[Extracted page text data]

★ ★ ★ ★

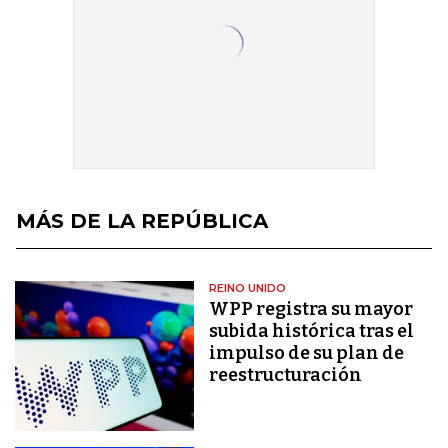
MÁS DE LA REPÚBLICA
REINO UNIDO
WPP registra su mayor
subida histórica tras el
impulso de su plan de
reestructuración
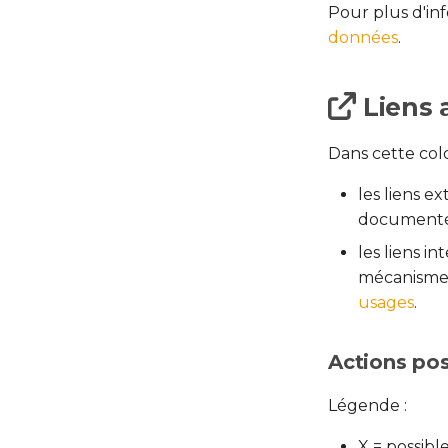
Pour plus d'in
données
.
Liens 
Dans cette colo
les liens e
documenté
les liens i
mécanisme
usages
.
Actions pos
Légende :
X = possibl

★ ★ ★ ★

Aim of the task ::
Copy out all the records exactly, excluding pictures.

Reply ::
MÁS DE LA REPÚBLICA
REINO UNIDO
WPP registra su mayor
subida histórica tras el
impulso de su plan de
reestructuración
Pour plus d'in
données
.
Liens 
Dans cette colo
les liens e
documenté
les liens i
mécanisme
usages
.
Actions pos
Légende :
X = possibl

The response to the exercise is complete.